# [What you need to do]
The reply must return each line of the data exactly.

Stored records
[Start of Attachment]

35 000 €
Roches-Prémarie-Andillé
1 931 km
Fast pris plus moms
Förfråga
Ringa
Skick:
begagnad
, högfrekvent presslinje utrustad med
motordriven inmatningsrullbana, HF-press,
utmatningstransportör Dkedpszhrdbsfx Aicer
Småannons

[End of Attachment]

# [Solved exercise]
35 000 €
Roches-Prémarie-Andillé
1 931 km
Fast pris plus moms
Förfråga
Ringa
Skick:
begagnad
, högfrekvent presslinje utrustad med
motordriven inmatningsrullbana, HF-press,
utmatningstransportör Dkedpszhrdbsfx Aicer
Småannons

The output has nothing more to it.